_WORK TASK_
The answer should consist of all the entries, repeated word for word.

_ENTRIES SHOWN_
::::::::
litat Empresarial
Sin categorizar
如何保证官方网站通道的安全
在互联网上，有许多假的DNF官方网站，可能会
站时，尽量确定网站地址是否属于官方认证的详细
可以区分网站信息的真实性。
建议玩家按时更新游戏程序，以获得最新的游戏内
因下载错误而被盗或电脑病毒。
::::::::
_TASK RESPONSE_
litat Empresarial
Sin categorizar
如何保证官方网站通道的安全
在互联网上，有许多假的DNF官方网站，可能会
站时，尽量确定网站地址是否属于官方认证的详细
可以区分网站信息的真实性。
建议玩家按时更新游戏程序，以获得最新的游戏内
因下载错误而被盗或电脑病毒。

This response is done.